Chung’s research indicated otherwise. He found that resveratrol inhibited phosphodiesterases (PDEs), enzymes that regulate cell energy use, and that resveratrol activated SIRT1 indirectly as a result of inhibiting PDEs.

Out of 11 PDEs, Chung focused on PDE4 because it is the dominant PDE in skeletal muscle, the main site of glucose metabolism. To confirm whether the metabolic benefits of resveratrol were mediated by inhibiting PDEs, Chung’s team gave mice rolipram, a PDE4 inhibitor. This led to an increase in levels of cyclic AMP, which normally rise when blood glucose levels are low such as in fasting. Essentially, inhibiting PDE4 mimicked the effects of a lowcalorie diet and increased the activity of SIRT1 in skeletal muscle.

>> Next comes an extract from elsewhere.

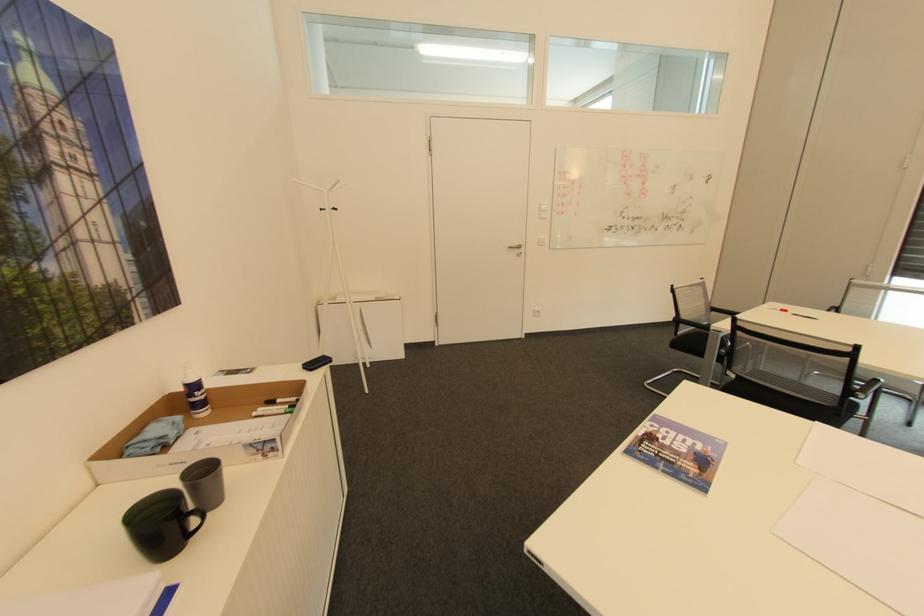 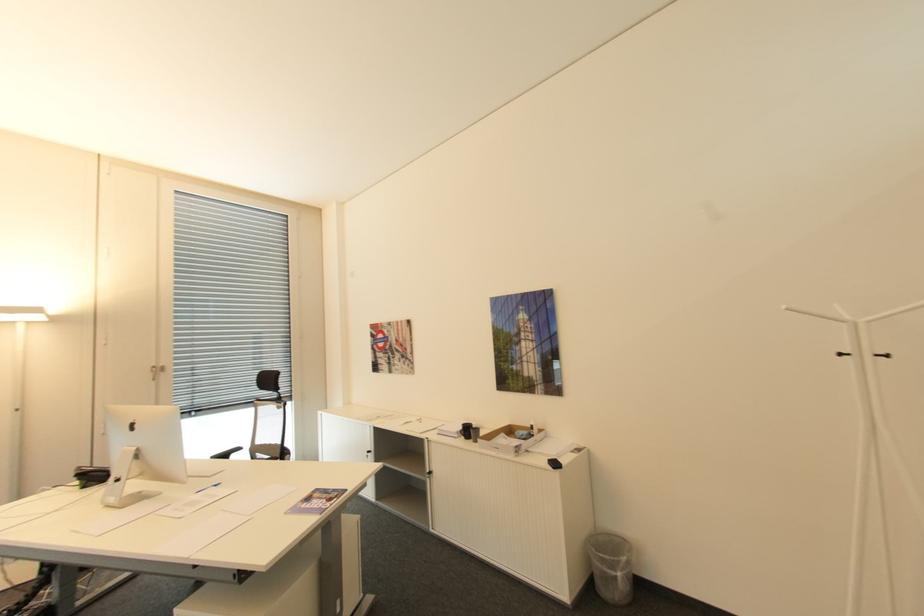 Locate, in the second image, the point that corresponds to point (342, 209) in the first image.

Despite the promising results, Chung cautioned that a person would have to drink 667 bottles of wine to produce resveratrol’s benefits. Besides the compound’s low potency, resveratrol could affect many other biological pathways in the body. Some of these interactions could be detrimental.

Chung is initiating a clinical trial at the Clinical Center to evaluate the glucoselowering mechanism of roflumilast, the PDE4 inhibitor that is FDA-approved for another indication, in obese, pre-diabetic individuals.